What lines of the data hold the string "theft"? Copy them all.

[[ Data excerpts open ]]

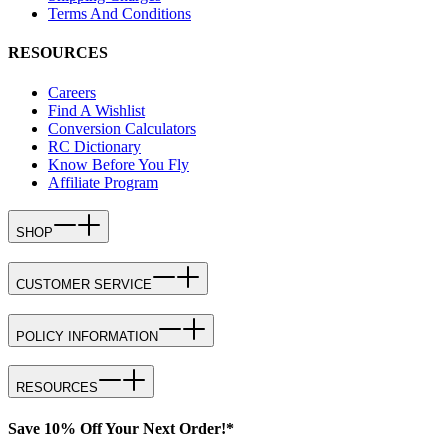
Terms And Conditions
RESOURCES
Careers
Find A Wishlist
Conversion Calculators
RC Dictionary
Know Before You Fly
Affiliate Program
SHOP
CUSTOMER SERVICE
POLICY INFORMATION
RESOURCES
Save 10% Off Your Next Order!*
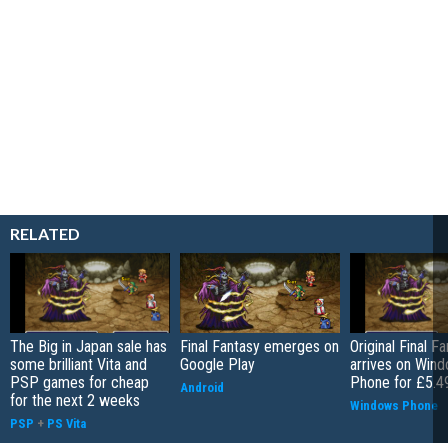
RELATED
The Big in Japan sale has
Final Fantasy emerges on
Original Final F
some brilliant Vita and
Google Play
arrives on Win
PSP games for cheap
Phone for £5.4
Android
for the next 2 weeks
Windows Phone
PSP
+
PS Vita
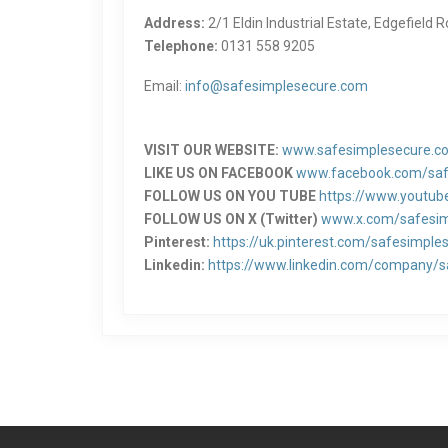
Address:
2/1 Eldin Industrial Estate, Edgefield
Telephone:
0131 558 9205
Email:
info@safesimplesecure.com
VISIT OUR WEBSITE:
www.safesimplesecure.c
LIKE US ON FACEBOOK
www.facebook.com/saf
FOLLOW US ON YOU TUBE
https://www.youtu
FOLLOW US ON X (Twitter)
www.x.com/safesi
Pinterest:
https://uk.pinterest.com/safesimple
Linkedin:
https://www.linkedin.com/company/sa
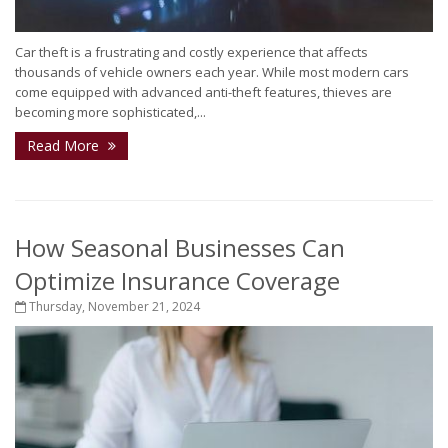
Car theft is a frustrating and costly experience that affects
thousands of vehicle owners each year. While most modern cars
come equipped with advanced anti-theft features, thieves are
becoming more sophisticated,...
Read More
How Seasonal Businesses Can
Optimize Insurance Coverage
Thursday, November 21, 2024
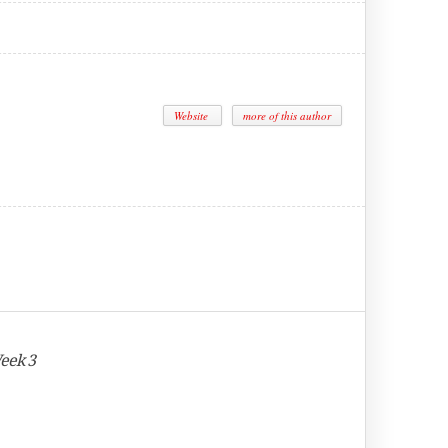
Website
more of this author
eek 3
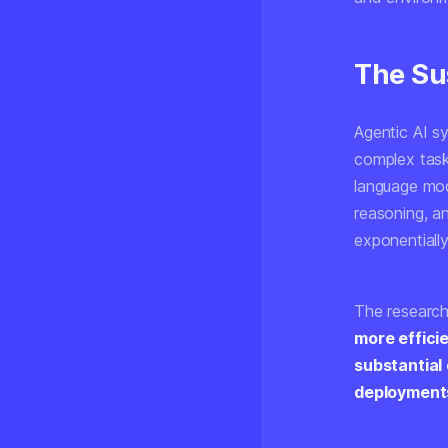
The Sus
Agentic AI s
complex task
language mod
reasoning, a
exponentiall
The research
more effici
substantial
deployment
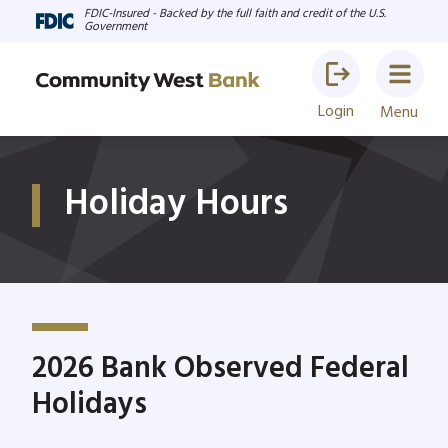
FDIC-Insured - Backed by the full faith and credit of the U.S.
Government
Login
Menu
Holiday Hours
2026 Bank Observed Federal
Holidays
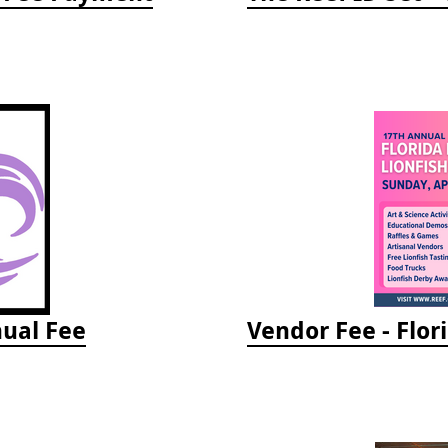
ual Fee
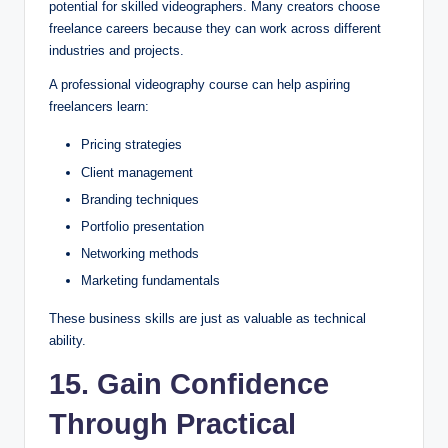
potential for skilled videographers. Many creators choose
freelance careers because they can work across different
industries and projects.
A professional videography course can help aspiring
freelancers learn:
Pricing strategies
Client management
Branding techniques
Portfolio presentation
Networking methods
Marketing fundamentals
These business skills are just as valuable as technical
ability.
15. Gain Confidence
Through Practical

[[ Data excerpts closed ]]

__Response to this exercise__:
Car theft is a frustrating and costly experience that affects
come equipped with advanced anti-theft features, thieves are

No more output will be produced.